Assignment
Go through the entries that follow and count every line with the string "Privacidade". Reply with the number only.

Stored data entries:
== Segment start ==

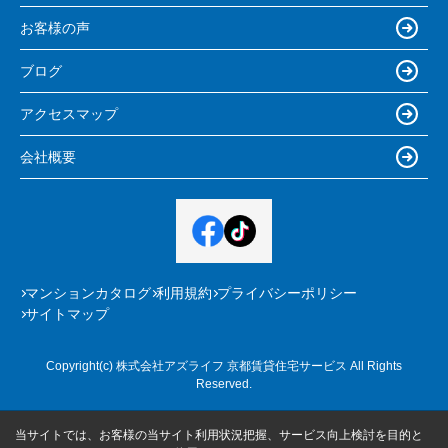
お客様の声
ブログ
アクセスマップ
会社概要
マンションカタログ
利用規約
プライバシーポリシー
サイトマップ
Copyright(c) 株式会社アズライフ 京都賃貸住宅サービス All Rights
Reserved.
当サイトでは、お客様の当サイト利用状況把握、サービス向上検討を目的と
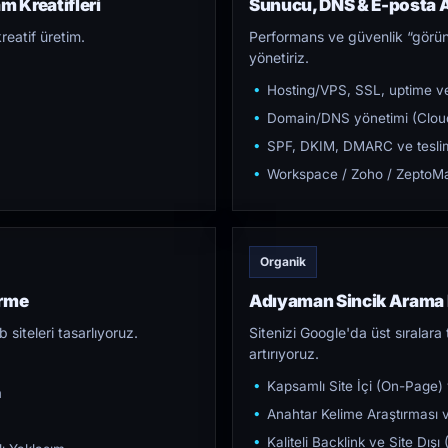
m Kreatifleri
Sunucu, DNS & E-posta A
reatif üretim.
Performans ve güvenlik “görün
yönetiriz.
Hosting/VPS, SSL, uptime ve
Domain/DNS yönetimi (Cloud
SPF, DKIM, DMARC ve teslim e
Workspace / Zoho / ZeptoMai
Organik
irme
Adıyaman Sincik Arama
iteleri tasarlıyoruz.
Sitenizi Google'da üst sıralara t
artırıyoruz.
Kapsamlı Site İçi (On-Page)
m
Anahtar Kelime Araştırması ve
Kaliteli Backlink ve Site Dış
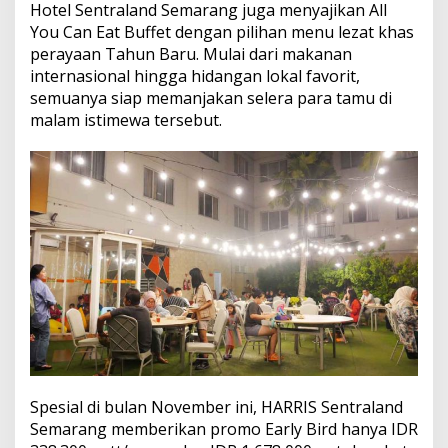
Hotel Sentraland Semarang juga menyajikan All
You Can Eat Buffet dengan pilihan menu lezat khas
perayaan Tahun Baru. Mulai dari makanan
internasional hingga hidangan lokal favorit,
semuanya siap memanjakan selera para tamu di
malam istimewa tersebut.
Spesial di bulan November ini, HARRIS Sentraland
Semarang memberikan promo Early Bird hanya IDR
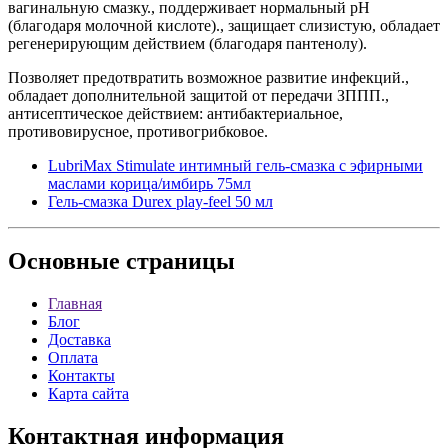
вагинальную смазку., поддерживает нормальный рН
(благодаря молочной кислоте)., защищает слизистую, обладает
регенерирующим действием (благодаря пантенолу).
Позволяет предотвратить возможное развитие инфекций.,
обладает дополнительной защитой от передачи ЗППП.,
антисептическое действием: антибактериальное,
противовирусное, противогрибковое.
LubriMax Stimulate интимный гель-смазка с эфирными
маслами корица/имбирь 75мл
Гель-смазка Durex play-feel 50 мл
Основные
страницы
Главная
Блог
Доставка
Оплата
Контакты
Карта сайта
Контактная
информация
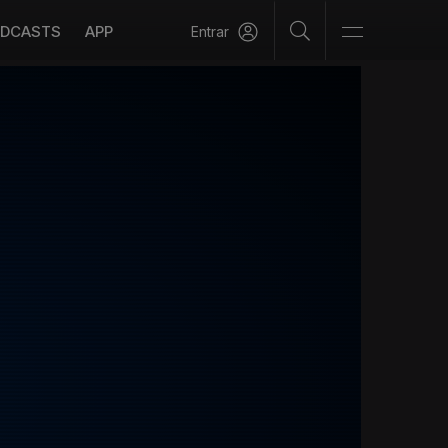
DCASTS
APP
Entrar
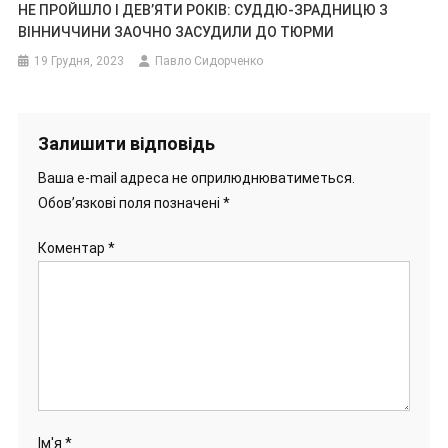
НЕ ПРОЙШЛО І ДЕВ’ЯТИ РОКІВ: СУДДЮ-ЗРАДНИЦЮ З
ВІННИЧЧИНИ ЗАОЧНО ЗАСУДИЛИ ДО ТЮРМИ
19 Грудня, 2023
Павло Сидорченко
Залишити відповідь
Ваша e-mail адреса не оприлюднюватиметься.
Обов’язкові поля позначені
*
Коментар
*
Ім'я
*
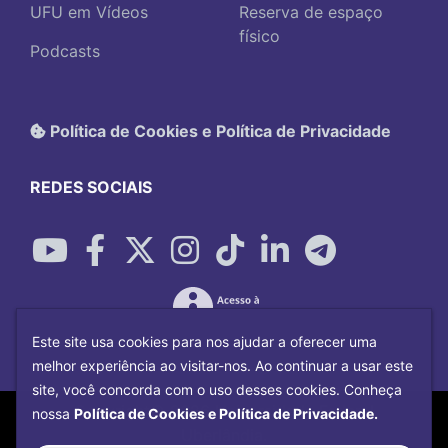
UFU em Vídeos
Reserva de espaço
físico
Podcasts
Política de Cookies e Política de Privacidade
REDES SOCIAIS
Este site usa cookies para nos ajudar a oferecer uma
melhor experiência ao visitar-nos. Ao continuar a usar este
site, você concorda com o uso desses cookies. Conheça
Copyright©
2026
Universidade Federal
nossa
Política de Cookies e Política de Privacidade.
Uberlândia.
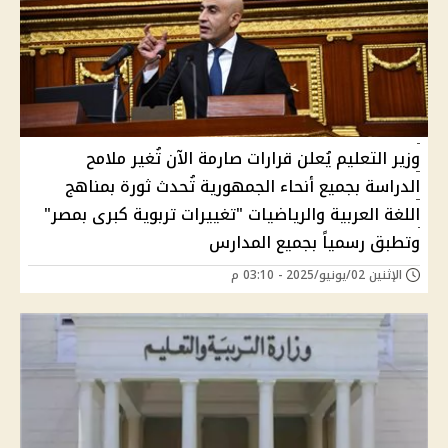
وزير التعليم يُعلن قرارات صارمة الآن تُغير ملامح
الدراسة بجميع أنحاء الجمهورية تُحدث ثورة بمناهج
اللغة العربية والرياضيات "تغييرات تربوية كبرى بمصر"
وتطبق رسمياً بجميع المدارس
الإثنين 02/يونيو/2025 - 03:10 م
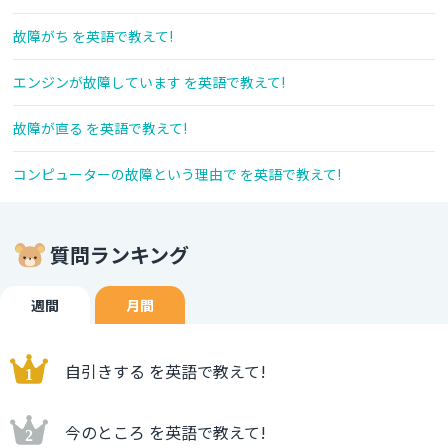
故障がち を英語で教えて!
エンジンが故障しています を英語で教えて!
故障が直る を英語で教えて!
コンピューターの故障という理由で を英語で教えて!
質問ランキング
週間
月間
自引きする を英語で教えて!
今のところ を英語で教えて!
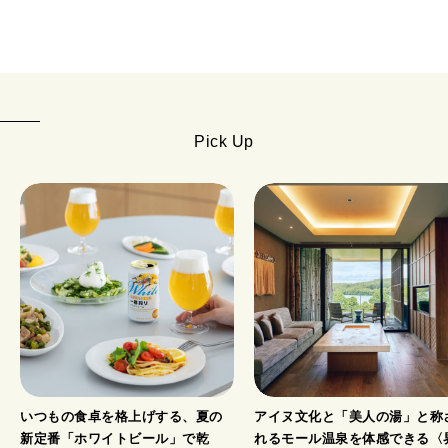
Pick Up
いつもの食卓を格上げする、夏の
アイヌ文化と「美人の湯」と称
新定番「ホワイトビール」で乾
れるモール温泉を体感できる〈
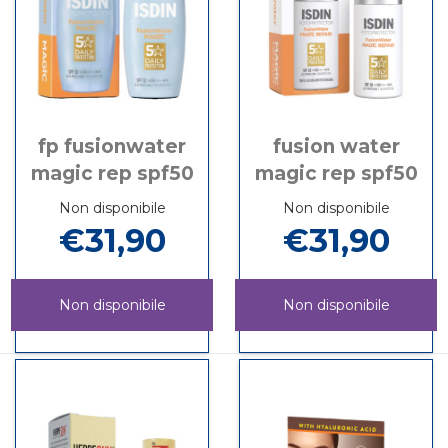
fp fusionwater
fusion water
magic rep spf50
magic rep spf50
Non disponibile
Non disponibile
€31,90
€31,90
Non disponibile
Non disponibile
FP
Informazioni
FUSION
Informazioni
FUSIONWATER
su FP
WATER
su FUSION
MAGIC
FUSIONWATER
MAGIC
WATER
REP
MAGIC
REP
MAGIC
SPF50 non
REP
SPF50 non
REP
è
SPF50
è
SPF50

== Segment end ==

Result for this exercise
2